SASD Faces Declining Enrollment
February 24, 2021
Do you feel like programs, clubs, and athletics are getting smaller each year? You’re not alone. Sarah Kemp, school demographer at the Applied Population Laboratory at UW-Madison, has been providing enrollment projections for SASD every two years since 2005.Through her research, she’s been able to make some predictions about the future of the Stoughton Area School District. According to Kemp, in five years the district may expect an average of a 7% decline in 4K to 12 enrollment. Grades 9 to 12 are projected to decrease 16.5%, by 136 to 170 students.
The fewer students a district has, the less funding the state provides. Kemp states, “Because state funding is tied to enrollment, increased enrollment means increased funding, which in turn means more dollars for school programming.” With a lack of funding, it is harder to maintain a district. Frank Sullivan, School Board President, says, “It’s harder to fill the football team, for example, when you don’t have as many people to play football. It’s harder to fill the marching band. Some of the activities that don’t have as many people in them are going to have even fewer people to draw from.”
There are two major factors in school enrollment: births in the area and families moving in and out of the district.
Researchers can predict upcoming birth growths or declines through a mixture of birth data from previous years and projection tactics for the future. Kemp’s report on Stoughton’s Birth Trends and Projections shows that “Long-term birth trends indicate a decreasing trend, while recent birth trends are mostly steady.” If births decline, 4K enrollment declines, and eventually, high school enrollment declines in a domino effect.
Sullivan speaks about the demographic impact of enrollment with fewer young families coming to the town and, eventually, to the district. “Stoughton has not done a great job in the last 20 years in building new houses. If a young family has a baby or is just starting [a family], they want to buy a starter home. It’s not going to be the home that you live in forever, but it’s the home that you buy because you can afford it and it’s big enough for your needs right now… Stoughton doesn’t build starter homes. And that makes it very difficult to attract those young families or keep them here,” Sullivan says.
Of course, the availability and affordability of housing impact the people moving to the district. Kemp’s report on Stoughton’s Past Housing Trends states that, “Although the projections provided do not use housing to inform the projections, the district has seen an increase in single-family home construction, so this could mean increasing enrollment further in the future.”

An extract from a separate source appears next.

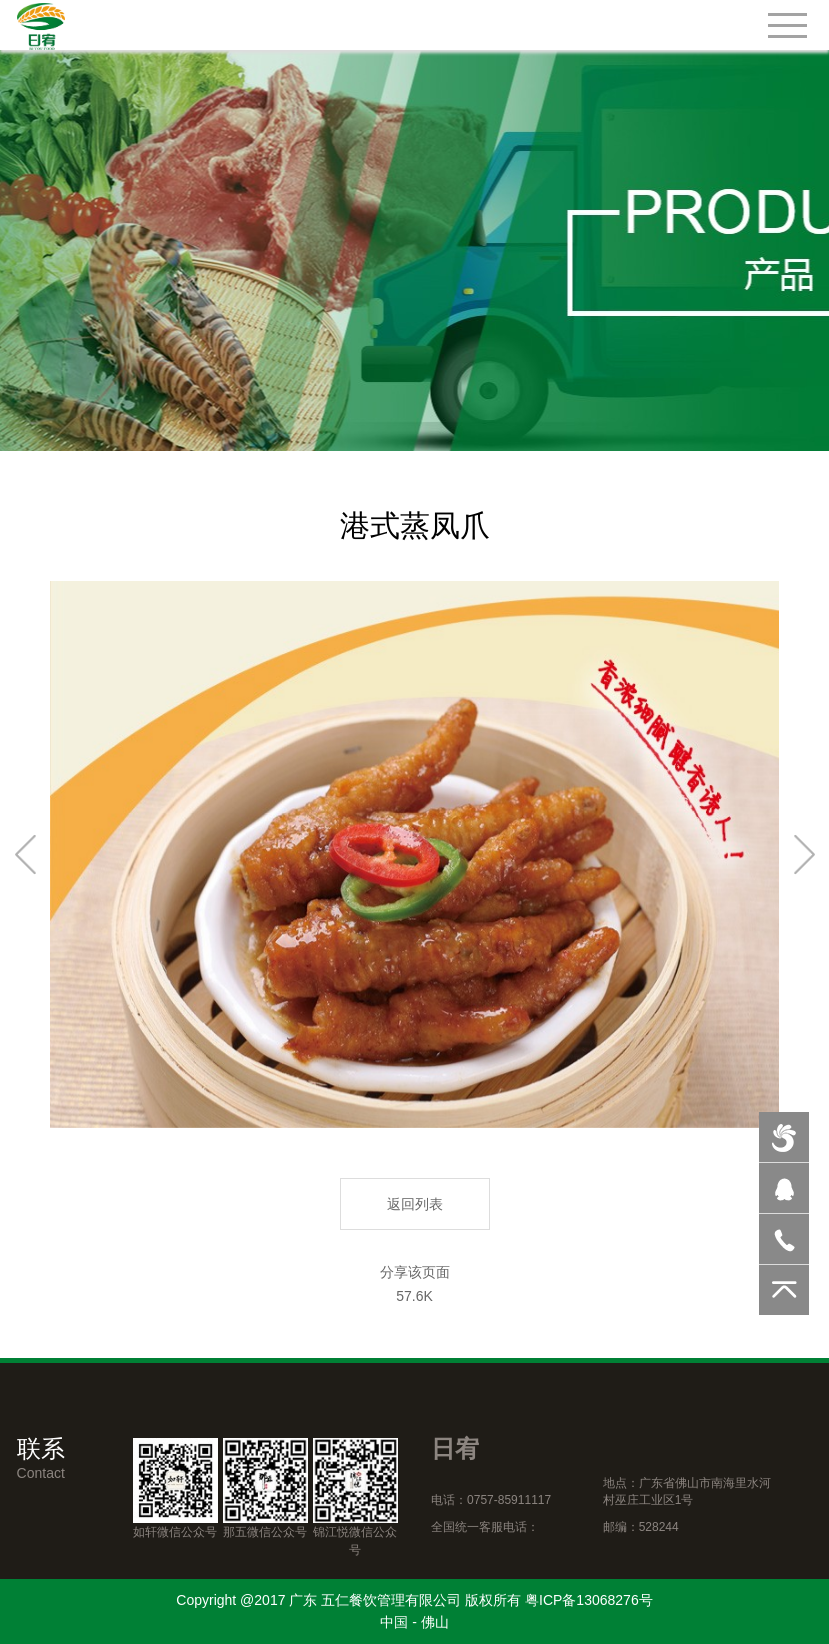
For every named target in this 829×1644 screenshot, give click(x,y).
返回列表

A 2020 school board study on young families found that lack of affordable housing prevents new families from moving to Stoughton. The study highlighted that development of affordable housing is a tool to grow Stoughton’s young adult population. One participant states that, “Maybe people are getting married and finding a really great place like Stoughton for their first home, and then they fall in love with it…I think that’s our little window right there….if we don’t have that growth, then why would [a young adult] come and stay here?”
Although the projections may seem bleak, Kemp has studied districts with “increasing births and in-migration of new students from new housing or a housing turnover of older neighborhoods,” proving it isn’t impossible for a district’s enrollment to increase once more. The 4K to 12 enrollment in five years will average a 7% decline but is predicted to level off after that.
With this information collected by Kemp and more people becoming aware of the potential drop, Kemp shared that this situation may draw more attention to what our community needs to focus on to bring people to the town.